DeepTagger is a no-code platform that makes your judgment scalable. It uses your annotations as an example to extract information from new documents. Highlight what matters to you once, and let DeepTagger handle the rest with precision. API access included.
















Just tested this on a messy contract doc, blown away by how well it picked up the structure after just a couple of highlights. Way better than anything I’ve tried with Prodigy or Label Studio.
Wow, excellent! I searched some instruments for analyze a non-structure data. Will try, thx!
DeepTagger
@ivan_lindberg that’s awesome to hear 🙌 Non-structured data is exactly what we wanted to make easier to handle. Can’t wait to hear how it works out for you. Thanks for giving it a try! 🚀
DeepTagger
@ivan_lindberg Would be happy to assist you! If you have any questions or looking for a quick demo! Otherwise give it a try - it's fully self-service.
Flipner AI
Great product! Wish you TOP position!
DeepTagger
@alex_egorov thank you very much. We’ll do our best 🚀
DeepTagger
@alex_egorov Thank you, Alex! We'll keep trying!
Arbonum
DeepTagger
@arbonum really appreciate it 😊 Thanks for the support of our launch 🙌
DeepTagger
@arbonum Thank you! We really tried to make it unique!
Fluensa
Great product, love this.
DeepTagger
@goldentak Thank you for checking it out!
DeepTagger
@goldentak thank you so much, Nurasyl! 🙌 Really glad you love it, means a lot to us!
DiffSense
Besides CVs. What are the the top 3 other document types people use this for?
DeepTagger
@sentry_co
1) Job Postings. In this case we're extracting employer details, which is objective, and skills, which is subjective, skills can mean different things to different people. DeepTagger allowed to define via examples exactly what sort of skills needed to be extracted.
2) Court Decisions. Those are lengthy and verbose, and expert lawyer annotated several documents, highlighting key parts, and then DeepTagger was able to extrapolate that, to bulk-extract that sort of information from other documents. This theoretically would've been possible to do by tweaking the prompt, but having ability to simply select key paragraphs made this much easier.
3) Contracts. Just like with Job Postings we have both objective information, like name and contacts of the parties, as well as subjective information, like "responsibility". It was much easier to define latter via examples, rather than via prompt-tweaking.

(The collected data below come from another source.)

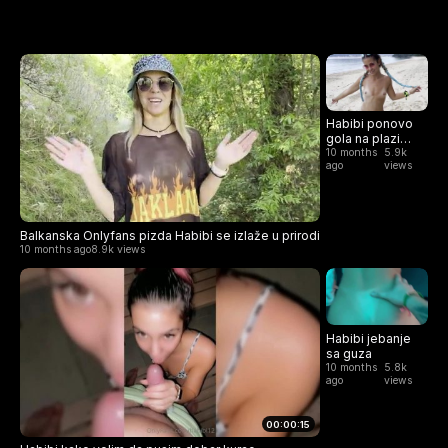
Habibi ponovo
gola na plazi
(Puket-Tajland)
10 months
5.9k
ago
views
Balkanska Onlyfans pizda Habibi se izlaže u prirodi
10 months ago
8.9k views
Habibi jebanje
sa guza
10 months
5.8k
ago
views
00:00:15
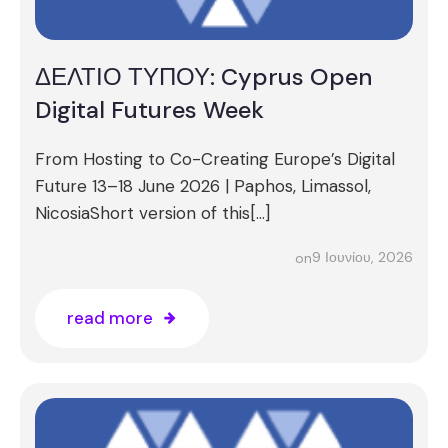
ΔΕΛΤΙΟ ΤΥΠΟΥ: Cyprus Open
Digital Futures Week
From Hosting to Co-Creating Europe’s Digital
Future 13–18 June 2026 | Paphos, Limassol,
NicosiaShort version of this[…]
9 Ιουνίου, 2026
on
read more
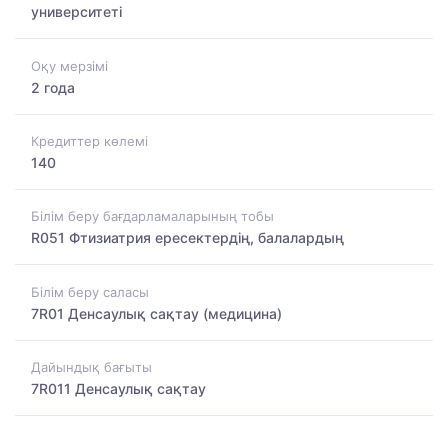
университеті
Оқу мерзімі
2 года
Кредиттер көлемі
140
Білім беру бағдарламаларының тобы
R051 Фтизиатрия ересектердің, балалардың
Білім беру саласы
7R01 Денсаулық сақтау (медицина)
Дайындық бағыты
7R011 Денсаулық сақтау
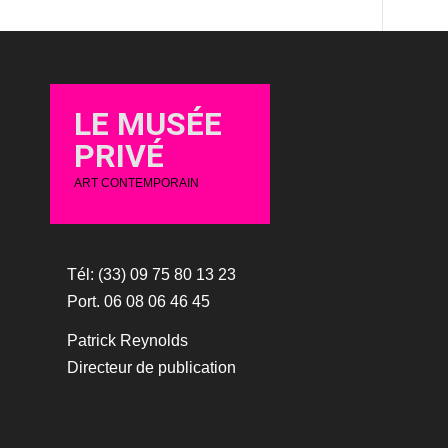
LE MUSÉE
PRIVÉ
ART CONTEMPORAIN
Tél: (33) 09 75 80 13 23
Port. 06 08 06 46 45
Patrick Reynolds
Directeur de publication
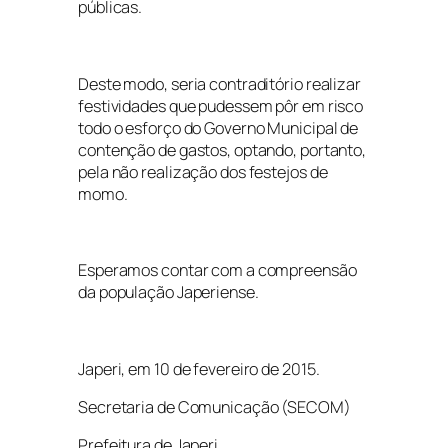
públicas.
Deste modo, seria contraditório realizar
festividades que pudessem pôr em risco
todo o esforço do Governo Municipal de
contenção de gastos, optando, portanto,
pela não realização dos festejos de
momo.
Esperamos contar com a compreensão
da população Japeriense.
Japeri, em 10 de fevereiro de 2015.
Secretaria de Comunicação (SECOM)
Prefeitura de Japeri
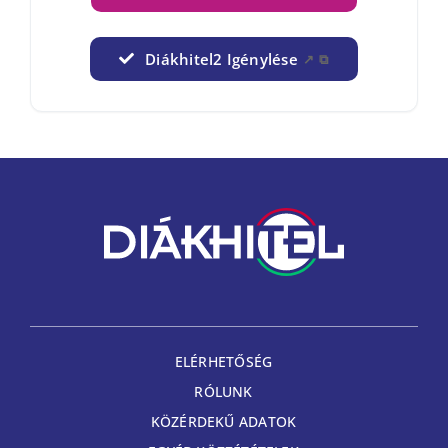
Diákhitel2 Igénylése
↗
⧉
ELÉRHETŐSÉG
RÓLUNK
KÖZÉRDEKŰ ADATOK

bonus ) We've used DeepTagger to train it to rate amateur prose. It took an expert about 4 hours to hand-annotate about 40 amateur poems, before DeepTagger became more-or-less reliable, since quality of a poem is extremely subjective. But eventually it worked and it was able to effectively analyse actual poems sent to a poetry competition, and its extractions (when weighted and converted to a score) highly correlated with ranking of the entrants as judged by a human judge.
DiffSense
@avloss What are some areas you have on the roadmap to tackle next. What cant the system do well today, that you want to do in the future when it matures?
DeepTagger
@sentry_co MCP integration feels like a "must have", we were even considering not launching until it's ready, but decided to go ahead. The system does what it does reasonably well, as good and as fast as LLM can extrapolate from examples. But that API integration just doesn't quite "cut" it in 2025. It has to be MCP to be mass-appealing (for non-technical business users, for instance). Plus, it should be completely transparent for an end user, perhaps instead of logging into DeepTagger and working there, user will be telling their LLM client - "I want to extract important paragraphs from documents stored in this folder", and then LLM (with DeepTagger MCP connected), will be replying "here's a suggested extraction patter" showing user a link - user would be able to view and amend that data.
DiffSense
@avloss Yepp. MCP is good path. And a lot of fun to work on. Its really about responses, error recovery, and staying within the context window before the LLM ebbs out. In your case, I think it would be massive if you add local file support for the MCP. Not that hard to add. 1day maybe. But requires the MCP to be executable binary. It can still be installed with a one liner without deps, and get updates etc. But a minimum binary is required to do the local file saving / opening. The secret sauce can still be chucked into a cloud MCP / API.
Jinna.ai
Nice. If not API, what other interfaces does your project support?
DeepTagger
@nikitaeverywhere We're currently working on MCP integration - basic prototype is already working, but not published, also we're considering integrations with enterprise business platforms and perhaps something like Zapier would also make sense.